(DATA FOR THIS TASK)

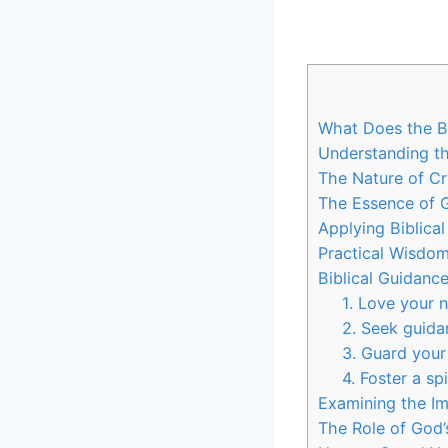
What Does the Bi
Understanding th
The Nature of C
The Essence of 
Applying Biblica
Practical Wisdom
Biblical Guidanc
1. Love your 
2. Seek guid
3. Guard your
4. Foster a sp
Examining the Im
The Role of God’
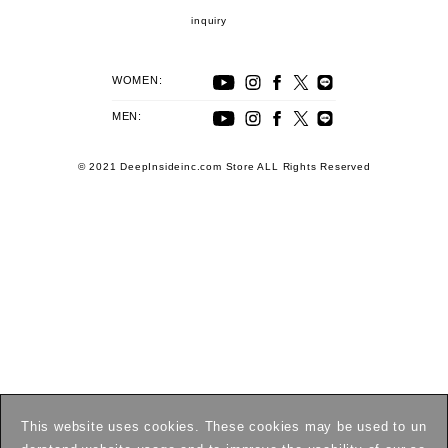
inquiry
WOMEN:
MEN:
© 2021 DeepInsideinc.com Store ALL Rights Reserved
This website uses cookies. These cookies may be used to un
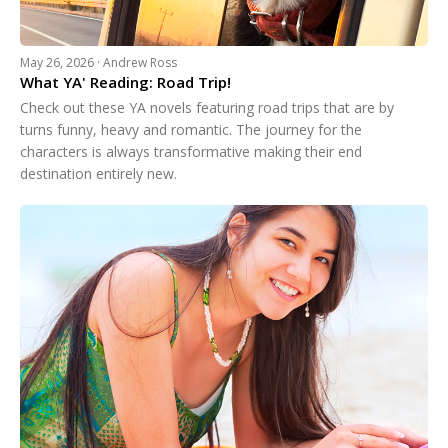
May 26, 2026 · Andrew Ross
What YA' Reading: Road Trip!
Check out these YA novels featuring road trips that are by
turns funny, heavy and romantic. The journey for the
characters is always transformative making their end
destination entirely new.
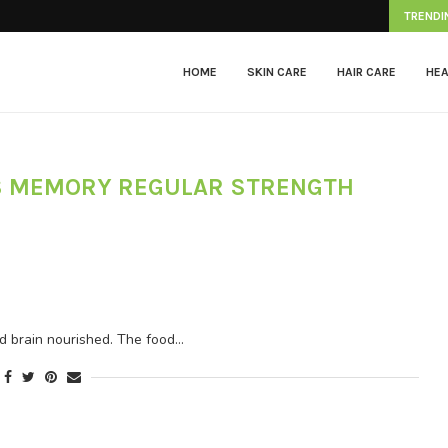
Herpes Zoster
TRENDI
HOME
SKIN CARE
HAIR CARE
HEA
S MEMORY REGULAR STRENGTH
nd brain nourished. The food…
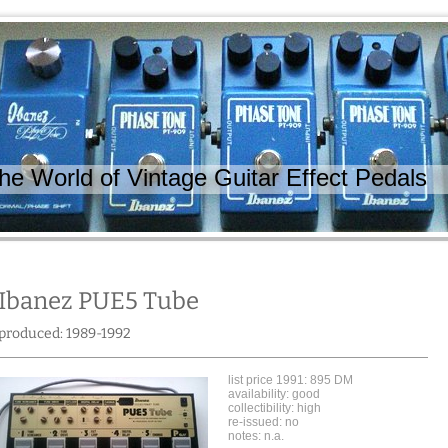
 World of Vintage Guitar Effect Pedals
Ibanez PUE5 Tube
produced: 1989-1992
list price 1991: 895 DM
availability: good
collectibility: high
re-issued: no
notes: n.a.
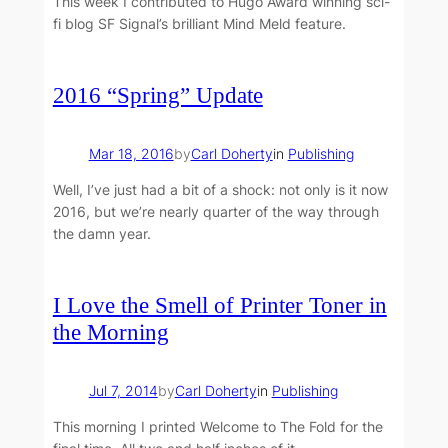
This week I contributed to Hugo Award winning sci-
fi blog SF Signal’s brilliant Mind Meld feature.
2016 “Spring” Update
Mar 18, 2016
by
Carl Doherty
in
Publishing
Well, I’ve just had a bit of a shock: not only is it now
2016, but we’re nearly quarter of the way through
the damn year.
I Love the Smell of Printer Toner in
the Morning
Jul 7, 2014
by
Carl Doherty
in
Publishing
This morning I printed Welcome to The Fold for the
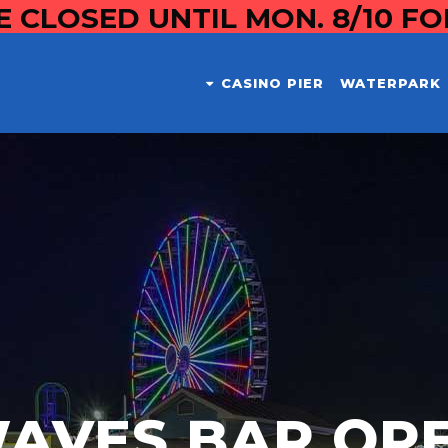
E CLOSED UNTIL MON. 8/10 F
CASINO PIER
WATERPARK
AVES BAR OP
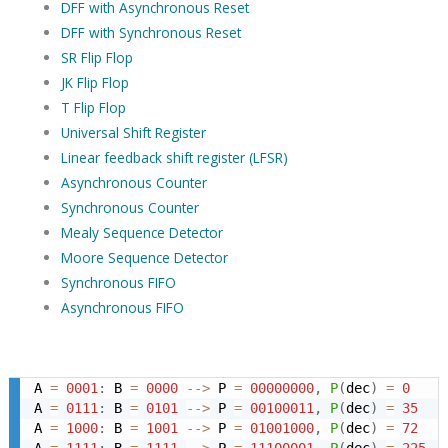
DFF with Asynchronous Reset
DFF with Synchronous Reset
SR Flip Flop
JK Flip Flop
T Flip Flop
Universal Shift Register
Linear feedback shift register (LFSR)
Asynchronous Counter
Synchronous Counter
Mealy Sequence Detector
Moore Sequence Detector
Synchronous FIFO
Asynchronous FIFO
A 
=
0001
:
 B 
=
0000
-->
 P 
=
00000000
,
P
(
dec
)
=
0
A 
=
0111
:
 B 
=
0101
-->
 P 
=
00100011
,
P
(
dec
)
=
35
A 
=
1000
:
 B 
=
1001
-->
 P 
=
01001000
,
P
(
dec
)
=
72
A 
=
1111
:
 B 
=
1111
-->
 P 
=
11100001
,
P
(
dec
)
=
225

(End DATA FOR THIS TASK)

Before answering, find the line with "Asynchronous Counter" in the records above; then reproduce exactly each line from the first through that line, leaving out pictures.

RESULT BELOW:
What Does the Bi
Understanding th
The Nature of C
The Essence of 
Applying Biblica
Practical Wisdom
Biblical Guidanc
1. Love your 
2. Seek guid
3. Guard your
4. Foster a sp
Examining the Im
The Role of God’
inquiry
WOMEN:
MEN:
© 2021 DeepInsideinc.com Store ALL Rights Reserved
This website uses cookies. These cookies may be used to un
May 26, 2026 · Andrew Ross
What YA' Reading: Road Trip!
Check out these YA novels featuring road trips that are by
turns funny, heavy and romantic. The journey for the
characters is always transformative making their end
destination entirely new.
Herpes Zoster
TRENDI
HOME
SKIN CARE
HAIR CARE
HEA
S MEMORY REGULAR STRENGTH
nd brain nourished. The food…
 World of Vintage Guitar Effect Pedals
Ibanez PUE5 Tube
produced: 1989-1992
list price 1991: 895 DM
availability: good
collectibility: high
re-issued: no
notes: n.a.
This week I contributed to Hugo Award winning sci-
fi blog SF Signal’s brilliant Mind Meld feature.
2016 “Spring” Update
Mar 18, 2016
by
Carl Doherty
in
Publishing
Well, I’ve just had a bit of a shock: not only is it now
2016, but we’re nearly quarter of the way through
the damn year.
I Love the Smell of Printer Toner in
the Morning
Jul 7, 2014
by
Carl Doherty
in
Publishing
This morning I printed Welcome to The Fold for the
E CLOSED UNTIL MON. 8/10 F
CASINO PIER
WATERPARK
AVES BAR OP
DFF with Asynchronous Reset
DFF with Synchronous Reset
SR Flip Flop
JK Flip Flop
T Flip Flop
Universal Shift Register
Linear feedback shift register (LFSR)
Asynchronous Counter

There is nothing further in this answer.